Biological CO2 mitigation by microalgae: technological trends, future prospects and challenges.
de Morais, MG, de Morais, EG, Duarte, JH, Deamici, KM, Mitchell, BG, Costa, JAV
World journal of microbiology & biotechnology. 2019;(5):78
Abstract
The increase in the CO2 concentration in the Earth's atmosphere has been a topic of worldwide concern since anthropogenic emissions of greenhouse gases began increasing considerably during the industrial period. The effects of these mass emissions are probably the main cause of global warming, which has been observed over recent decades. Among the various techniques of CO2 capture, microalgal biofixation by photosynthesis is considered a promising technology due to the efficiency of these microorganisms in converting this gas into organic compounds through its use as a nutrient in the culture medium.
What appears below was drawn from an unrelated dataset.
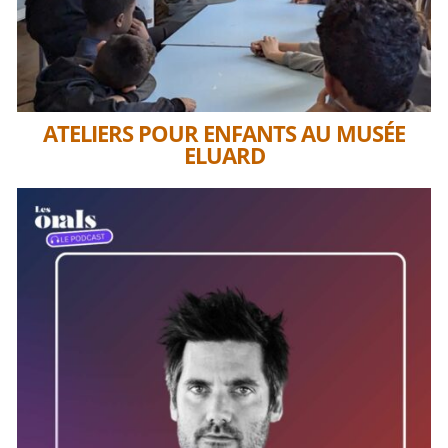
ATELIERS POUR ENFANTS AU MUSÉE
ELUARD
Over the years, several research centers have developed studies on this subject, which have focused on mainly the development of bioreactors, the growth conditions that increase the efficiency of the process and the production of biomass with applicability in several areas. The biological mitigation of CO2 by microalgae has many advantages, including reductions in the concentration of an industrially sourced greenhouse gas and the energy or food obtained from the produced photosynthetic biomass. This versatility allows for the cultivation of economically useful biomass while reducing the environmental impacts of industrial facilities. In this context, this mini-review aims to discuss new technologies and strategies along with the main challenges and future prospects in the field and the ecological and economic impacts of CO2 biofixation by microalgae.